How can I see your blushing smile and ever forget the day we learned to swim?
...how can I forget the things you've said to him?

                You wear your heart on your sleeve
                she said, she said
                but sometimes it beats
                a little too fast
                for me


[Listening to: Zero7


Tuesday, April 27

Cue

I shaved my head again. Summer's here, the ocean's been calling, and somehow whenever my hair starts to grow out now, I'm more aware of my bald spot than I should be. So I got out the clippers, plugged in, and didn't look back.

The thing about it is that no matter how many times I cut my hair like this, everything feels different. Shaving your head is rediscovering your skin. The warmth of the sun, the chill of the wind-- It's like I'm more aware of things now, less protected. Perhaps the honesty of the sensation is truly the best thing for me, but it's almost like a reflex to want that buffer there.

      I feel like I look worse when that halo's attached,
      ...but I still miss it when it's gone, you know?

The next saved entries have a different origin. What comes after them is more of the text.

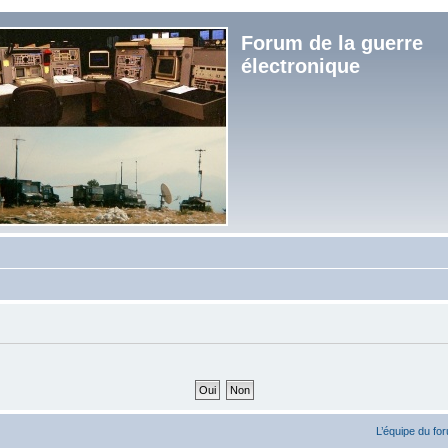
Forum de la guerre
électronique
L’équipe du fo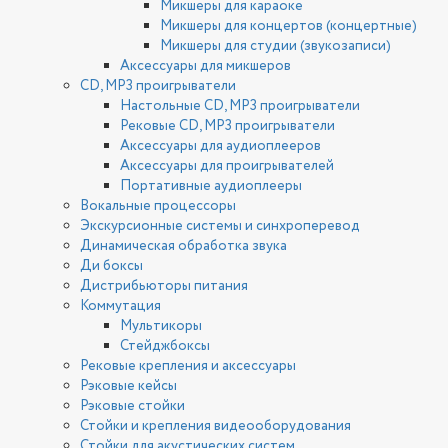
Микшеры для караоке
Микшеры для концертов (концертные)
Микшеры для студии (звукозаписи)
Аксессуары для микшеров
CD, MP3 проигрыватели
Настольные CD, MP3 проигрыватели
Рековые CD, MP3 проигрыватели
Аксессуары для аудиоплееров
Аксессуары для проигрывателей
Портативные аудиоплееры
Вокальные процессоры
Экскурсионные системы и синхроперевод
Динамическая обработка звука
Ди боксы
Дистрибьюторы питания
Коммутация
Мультикоры
Стейджбоксы
Рековые крепления и аксессуары
Рэковые кейсы
Рэковые стойки
Стойки и крепления видеооборудования
Стойки для акустических систем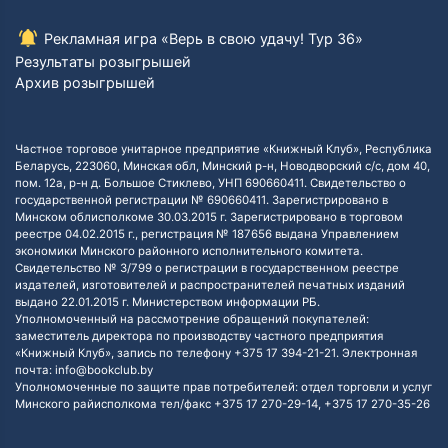
Рекламная игра «Верь в свою удачу! Тур 36»
Результаты розыгрышей
Архив розыгрышей
Частное торговое унитарное предприятие «Книжный Клуб», Республика
Беларусь, 223060, Минская обл, Минский р-н, Новодворский с/с, дом 40,
пом. 12а, р-н д. Большое Стиклево, УНП 690660411. Свидетельство о
государственной регистрации № 690660411. Зарегистрировано в
Минском облисполкоме 30.03.2015 г. Зарегистрировано в торговом
реестре 04.02.2015 г., регистрация № 187656 выдана Управлением
экономики Минского районного исполнительного комитета.
Свидетельство № 3/799 о регистрации в государственном реестре
издателей, изготовителей и распространителей печатных изданий
выдано 22.01.2015 г. Министерством информации РБ.
Уполномоченный на рассмотрение обращений покупателей:
заместитель директора по производству частного предприятия
«Книжный Клуб», запись по телефону +375 17 394-21-21. Электронная
почта: info@bookclub.by
Уполномоченные по защите прав потребителей: отдел торговли и услуг
Минского райисполкома тел/факс +375 17 270-29-14, +375 17 270-35-26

I don't know, the currents all around me have been so intense lately. Pure highs, hell lows. Nothing filtered by distance, nothing watered down. It's like I've been finally feeling the air directly on my skin for weeks now, ignoring the instinct to cover up and hide. It's been a good thing, I think -- but every true experience is shadowed with every color of the spectrum. You eventually have to decide for real what you'll reflect and what you'll absorb. What's more, once you decide -- the decision is made, and the chances that you can take it back are slim and none.

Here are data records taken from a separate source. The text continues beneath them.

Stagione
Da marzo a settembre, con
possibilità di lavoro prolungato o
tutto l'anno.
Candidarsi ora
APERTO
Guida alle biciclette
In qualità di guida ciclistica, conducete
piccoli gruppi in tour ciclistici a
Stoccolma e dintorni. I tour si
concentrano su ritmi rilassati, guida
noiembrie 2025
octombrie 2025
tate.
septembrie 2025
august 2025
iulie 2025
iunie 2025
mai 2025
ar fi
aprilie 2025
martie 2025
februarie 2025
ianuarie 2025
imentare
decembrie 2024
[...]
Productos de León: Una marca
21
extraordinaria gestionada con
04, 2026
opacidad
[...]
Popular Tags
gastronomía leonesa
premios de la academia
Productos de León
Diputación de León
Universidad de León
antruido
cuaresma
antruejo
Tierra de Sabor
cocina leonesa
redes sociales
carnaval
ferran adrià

So you have to trust that what you are doing is right thing. You have to trust that you've made the decisions that you need to make.

      Even when the wind is cold against your skin.

[Listening to: Coltrane, "Naima"


Sunday, April 25

Something Sandy Said

Stories one and stories three, your mind runs faster than the speed of thought. No oragami swans left under rising police cars, no Vangelis explanations to hide behind. This is what water feels like when it falls from your cheek, this is what it feels like when the flower that forgets you opens to the sun. Pleasure and pain, sugar and water, mistrust and misunderstand, live to believe with your eyes happily closed.

I make perfect sense, I don't know what the hell I'm talking about
...which is probably why it's so hard to understand me sometimes.

          I'm a dork in shining armor,
          and sometimes I fear that
          I always will be.


But it doesn't mean that I don't care. That I don't feel. That it doesn't hurt.

                    Satyagraha will save us all
                    but it's a blade like any other,
                    ...and it cuts both ways.


[Listening to: Burn Season


Thursday, April 15

Basement Jack

The sun spins away, but it's really you who are turning.
The clothes, the desks, the innocences all seem smaller,
...but it's really you who are growing.

The sensations of time passing, of seasons changing, of the cycles we follow around and around and around..

      Do you feel them?

Every night theres a moon in the sky that makes me think of someone I miss, but it's someone I haven't talked to in months. Every time I hear a certain song, or feel winters chill, or see images that mean only mean something to me, there's a trigger. Sometimes it's a trigger of warmth, a welcome shiverkiss in otherwise cold air.

      but sometimes it overwhelms you.

Sometimes, without even feeling it, you retreat from the reality. You back away from the things that seem to bring the hurt. The things you want, but can't have. The things that sparkle, but don't fit. The confusion that leaves you standing between choices, unable to move for fear of upsetting the balance between the paths. It's like ice cubes in coffee, or hot fudge on ice cream. If you could just somehow find a way to have both sides...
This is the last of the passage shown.